REQUIREMENT => Exactly retype the lines below from the one containing "Mask all regions of right lung lower lobe." through the end of the listing. Leave pictures out.

# # # #

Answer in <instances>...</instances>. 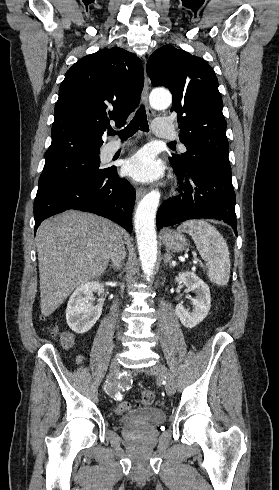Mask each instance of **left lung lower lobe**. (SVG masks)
I'll return each instance as SVG.
<instances>
[{"mask_svg":"<svg viewBox=\"0 0 279 490\" xmlns=\"http://www.w3.org/2000/svg\"><path fill=\"white\" fill-rule=\"evenodd\" d=\"M174 169L180 195L159 208L157 230L189 219L209 218L223 220L237 236L231 169L206 161L190 164L185 170Z\"/></svg>","mask_w":279,"mask_h":490,"instance_id":"0a47b994","label":"left lung lower lobe"}]
</instances>
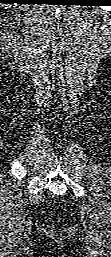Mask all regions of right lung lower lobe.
<instances>
[{
    "instance_id": "98d812e1",
    "label": "right lung lower lobe",
    "mask_w": 111,
    "mask_h": 257,
    "mask_svg": "<svg viewBox=\"0 0 111 257\" xmlns=\"http://www.w3.org/2000/svg\"><path fill=\"white\" fill-rule=\"evenodd\" d=\"M1 3H13L14 0H0Z\"/></svg>"
}]
</instances>
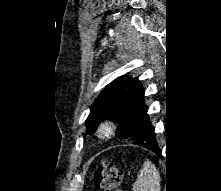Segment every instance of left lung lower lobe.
<instances>
[{"mask_svg":"<svg viewBox=\"0 0 221 191\" xmlns=\"http://www.w3.org/2000/svg\"><path fill=\"white\" fill-rule=\"evenodd\" d=\"M133 92L131 96V113L132 118H134L136 124V130L141 133L142 138L146 140L153 141V138H156L154 132V127L149 122V116L147 114L146 106L144 104V89L137 79L134 80ZM147 149L159 153L158 143L156 145L149 144L148 146H143Z\"/></svg>","mask_w":221,"mask_h":191,"instance_id":"obj_1","label":"left lung lower lobe"}]
</instances>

# # # #

RESPONSE TO THIS EXERCISE =>
Mask all regions of right lung lower lobe.
<instances>
[{
    "instance_id": "98d812e1",
    "label": "right lung lower lobe",
    "mask_w": 111,
    "mask_h": 257,
    "mask_svg": "<svg viewBox=\"0 0 111 257\" xmlns=\"http://www.w3.org/2000/svg\"><path fill=\"white\" fill-rule=\"evenodd\" d=\"M1 3H13L14 0H0Z\"/></svg>"
}]
</instances>
Segment every instance of left lung lower lobe.
<instances>
[{"mask_svg":"<svg viewBox=\"0 0 221 191\" xmlns=\"http://www.w3.org/2000/svg\"><path fill=\"white\" fill-rule=\"evenodd\" d=\"M133 92L131 96V113L132 118H134L136 124V130L141 133L142 138L146 140L153 141V138H156L154 132V127L149 122V116L147 114L146 106L144 104V89L137 79L134 80ZM147 149L159 153L158 143L156 145L149 144L148 146H143Z\"/></svg>","mask_w":221,"mask_h":191,"instance_id":"obj_1","label":"left lung lower lobe"}]
</instances>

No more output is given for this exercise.